Panorama Sunset, Joshua Tree National ParkPanorama Sunset, Joshua Tree National ParkCalifornia Christmas Camping, Sunset over the Mojave Desert in Joshua Tree National Park

We left our cozy Lake Arrowhead cabin on Dec 27th and after 3 ½ hours of windshield time, arrived! The temp on the dash showed 43 degrees and the passengers showed signs of being smashed in between packs and food bags for 3 hours too long. Antsy to get out and enjoy the last hours of daylight, but just as antsy to find an open campsite, we stumbled upon Jumbo Rocks Campground. Upon passing our first few campgrounds, it quickly dawned on me- we weren’t the only ones who thought of a post-christmas camping adventure! The park was packed!

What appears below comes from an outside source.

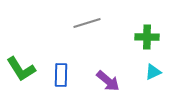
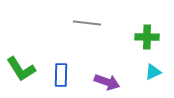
gray line: rotated 24 degrees clockwise
purple arrow: moved 1 px left, 1 px down; rotated 20 degrees counterclockwise
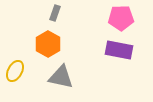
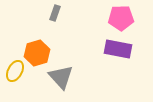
orange hexagon: moved 11 px left, 9 px down; rotated 15 degrees clockwise
purple rectangle: moved 1 px left, 1 px up
gray triangle: rotated 36 degrees clockwise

There is a secret we have picked up in regards to first come first serve campgrounds. First, just because the sign says “campground full,” doesn’t mean it is! Because these campgrounds operate on an honor system (fill out a site reservation card and drop your fee in the box) people tend to leave behind their site cards when they leave. Translation: check the site cards for a departure date, the site could be open! You do have to be committed to checking every site and the time to do this can be lengthy, but the process works wonders. Within five minutes, we found a fantastic site that was private and backed up next to, yup you guessed it, Jumbo Rocks (and apparently, one of the park’s most popular campgrounds)! This was California camping at its finest!


Cory and I did a firewood run (about a 15 minute drive to the town of Twentynine Palms) while Chris and Jade pitched the tents. We did a short hike up to sweeping panorama views and were blown away by the sunset. If you are looking for a mind-blowing photography opportunity, and colors and views that will leave you speechless, this is the campground for you!

The bitter desert chill found us sooner than we anticipated with the overnight lows hovering around 24 degrees! (I'd take it any day over summer highs in the 100s!) The jet-black skies offered unpolluted views of the Milky Way and the stars seemed to stretch to infinity! The ultimate time to view and photograph the Milky Way is under a new moon. Grab your camera and head to Arch Rock, Skull Rock or the Indian Cove Campground. Or, look just look up! A whopping 29 percent of Joshua Tree visitors come just for views of the night sky! Thankfully, we were all prepared from a gear perspective and had a warm night’s sleep that was preceded by a beautiful serenade from the wolves. Success with our first night of California winter camping!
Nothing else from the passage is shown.